Note that this command will not ask for confirmation. ec2-terminate-instances comes from the EC2 command line tools. ec2-my-instances is an alias for the command line tools' ec2-describe-instances command with options to only show your instances rather than the whole class's.

Listing/removing/moving files from S3
    
    s3cmd ls s3://cs61c/USERNAME/...
    s3cmd del s3://cs61c/USERNAME/...
    s3cmd mv s3://cs61c/USERNAME/... s3://... (OR to/from local file)

You can use glob patterns (e.g. s3://cs61c/USERNAME/out*) on S3 if you quote them. Note that you can delete/view other people's files from S3. Please do not abuse this.

Logging into your EC2 virtual machines

    hadoop-ec2 login large
    # or using a machine name listed by ec2-my-instances or hadoop-ec2 list
    ssh-nocheck -i ~/USERNAME-default.pem root@ec2-....amazonaws.com

The cluster you start is composed of ordinary Linux virtual machines.
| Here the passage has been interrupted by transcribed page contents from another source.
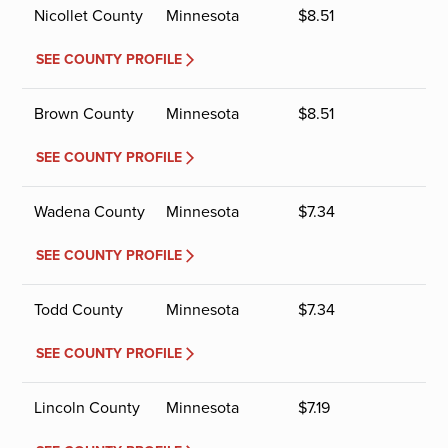
Nicollet County
Minnesota
$
8.51
SEE COUNTY PROFILE
Brown County
Minnesota
$
8.51
SEE COUNTY PROFILE
Wadena County
Minnesota
$
7.34
SEE COUNTY PROFILE
Todd County
Minnesota
$
7.34
SEE COUNTY PROFILE
Lincoln County
Minnesota
$
7.19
The file ~/USERNAME-default.pem is the private part of an SSH keypair for the machines you have started.

Viewing/changing your AWS credentials

You can view your AWS access key + secret access key using:
    ec2-util --list
If you somehow lose control of your AWS credentials, you can get new AWS access keys using
    ec2-util --rotate-secret 
    new-ec2-certificate
This is likely to break any running instances you have.